Hot topics: Iraq ThinkFast Global Warming Media Energy Administration
Defense Department Disavows Santorum’s WMD Claims

Today, Sen. Rick Santorum (R-PA) and Rep. Peter Hoekstra (R-MI) held a press conference and announced “we have found weapons of mass destruction in Iraq.” Santorum and Hoekstra are hyping a document that describes degraded, pre-1991 munitions that were already acknowledged by the White House’s Iraq Survey Group and dismissed.

Fox News’ Jim Angle contacted the Defense Department who quickly disavowed Santorum and Hoekstra’s claims. A Defense Department official told Angle flatly that the munitions hyped by Santorum and Hoekstra are “not the WMD’s for which this country went to war.”

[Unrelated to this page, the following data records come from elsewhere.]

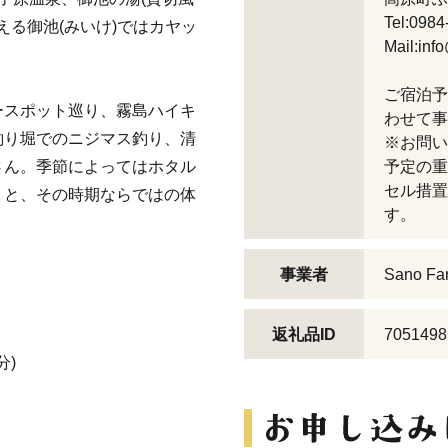
Tel:098
える御池(みいけ)ではカヤッ
Mail:inf
ご宿泊予
ースポット巡り、霧島ハイキ
わせて事
釣り堀でのニジマス釣り、清
※お問い
さん。季節によってはホタル
予定の重
セル措置
りと、その時期ならではの体
す。
事業者
Sano Fa
返礼品ID
7051498
分)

Fox’s Alan Colmes broke the news to Santorum. Watch it:

Transcript:

COLMES: Congressman, Senator, it’s Alan Colmes. Senator, the Iraq Survey Group — let me go to the Duelfer Report — says that Iraq did not have the weapons our intelligence believed were there. And Jim Angle reported this for Fox News quotes a defense official who says these were pre-1991 weapons that could not have been fired as designed because they already been degraded. And the official went on to say these are not the WMD’s this country and the rest of the world believed Iraq had and not the WMD’s for which this country went to war. So the chest beating at this Republicans are doing tonight thinking this is a justification is not confirmed by the defense department.

SANTORUM: I’d like to know who that is. The fact of the matter is, I’ll wait and see what the actual Defense Department formally says or more important what the administration formally says.

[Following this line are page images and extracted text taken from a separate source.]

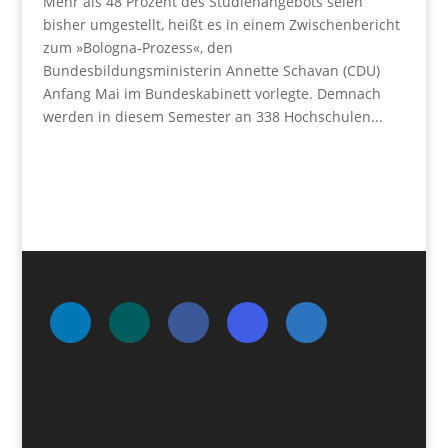
Mehr als 48 Prozent des Studienangebots seien
bisher umgestellt, heißt es in einem Zwischenbericht
zum »Bologna-Prozess«, den
Bundesbildungsministerin Annette Schavan (CDU)
Anfang Mai im Bundeskabinett vorlegte. Demnach
werden in diesem Semester an 338 Hochschulen...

WILL THESE RIGHT WINGERS EVER LEARN TO SPEAK THE TRUTH???

cheesestix
Jun 23rd, 2006, 12:02 AM
I expect cheesestix or Lord Nelson to claim Saddam Hussein was behind 9/11.

That's because you're NARROWMINDED and you stereotype anyone right of far-left!

I never said Hussein was behind 9/11, nor have I even thought it.

And while I'm at it, let me clear up a couple more of what I'm sure are your misconceptions:

1) On abortion: I'm pro-choice.

2) On homosexuality: I have nothing against it. Not sure I support gay "marriage"....I would describe myself as "on-the-fence" about that one.

So, put that in your pipe and smoke it. :lol:

darrinbaker00
Jun 23rd, 2006, 12:36 AM
That's because you're NARROWMINDED and you stereotype anyone right of far-left!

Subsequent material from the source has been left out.